_How to complete this task_
When you reach the line that contains "should be updated" in the data below, copy it and every line after it exactly, adding nothing.

===== Source data =====

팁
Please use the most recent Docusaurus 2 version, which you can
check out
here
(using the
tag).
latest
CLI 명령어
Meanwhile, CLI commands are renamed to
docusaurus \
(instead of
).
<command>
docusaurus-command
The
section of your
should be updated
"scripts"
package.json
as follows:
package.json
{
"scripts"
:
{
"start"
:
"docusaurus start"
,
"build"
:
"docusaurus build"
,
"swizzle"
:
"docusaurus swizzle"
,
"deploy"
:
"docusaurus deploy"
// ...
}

=====

_Result of this task_
should be updated
"scripts"
package.json
as follows:
package.json
{
"scripts"
:
{
"start"
:
"docusaurus start"
,
"build"
:
"docusaurus build"
,
"swizzle"
:
"docusaurus swizzle"
,
"deploy"
:
"docusaurus deploy"
// ...
}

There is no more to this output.